Tyler Ludens wrote:Gorgeous location! It seems to have a lot of potential. The main thing I'd worry about is erosion, so you might want to take the loose debris and make low berms on contour - NOT big hugelkulturs. These small berms are helping a lot on our place where we're experiencing flooding rains and erosion.
Bryant RedHawk wrote:hau Sean, I like the view of the loch, from the photos hogs or pigs might be a better choice for grazing, I don't see much browse growing on the land.
We use hogs for plowing up new areas, they are easier to contain with electric tape fencing than goats are.
We currently have our hogs on a plot that we wanted fully rooted up, they have done their job admirably, the soil there has improved many fold and has changed enough that it now grows any seed we throw out there.
I do know that goats will graze but it really isn't their first choice, at least here in the states.
The berms idea from Tyler is a grand one, it looks like there is plenty of material to create a lot of on contour low berms.
It does look like you might have a bit of a swale near that road, but if water collects there, some heather might be a good thing for that area for a start.

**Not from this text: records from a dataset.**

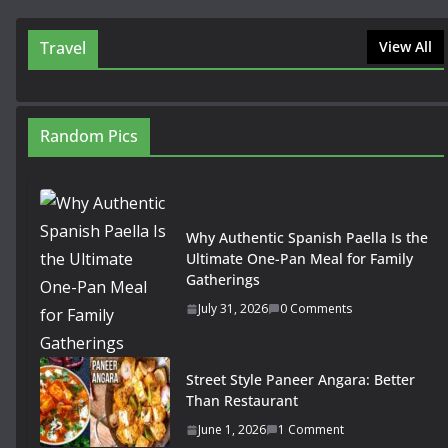
Travel
View All
Random Pics
Why Authentic Spanish Paella Is the
Ultimate One-Pan Meal for Family
Gatherings
July 31, 2026
0 Comments
Street Style Paneer Angara: Better
Than Restaurant
June 1, 2026
1 Comment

Fungi are definitely going to be your friends, I would be making mushroom slurries and spreading all that I could over those stumps.
Won't take the fungi spores long to get going smashingly well.
Sean Kettle wrote:I've been thinking of adapting a method I've seen to fit our circumstances (the dry stumps)
Taking off a slice as per the method on the right, and then boring a bowl out of the stump. Filling this with nice, moist, inoculated substrate - and then fixing the slice back on top. I'm not much of a mycologist so please say if I'm missing some crucial points or steps here!
I had thought about wrapping an inoculated stump in plastic but this would only serve to cook the stump in sunny weather...
Does anyone know if there's any such edible/medicinal mushrooms that would take on Sitka, Larch or Western Hemlock?
Bryant RedHawk wrote:Chicken of the woods is one of the tastiest mushrooms that like the conifer trees. like Sitka.
The following links should get you to great information on mycology as well as the supplies you will want.
fungi perfecti (paul Stamens
the mushroom patch
the mushroom shack
this one is a good book to have
The method you show is a good one for stumps, be aware though that if there are local mushrooms (in the area) they may have a foothold already.
On our farm I have encouraged the mycelium to grow everywhere, the downfall to that is that if I want to make mushroom logs, I have to cut a tree down and inoculate it immediately or the naturals will gain that foothold and create problems for the ones I want to grow.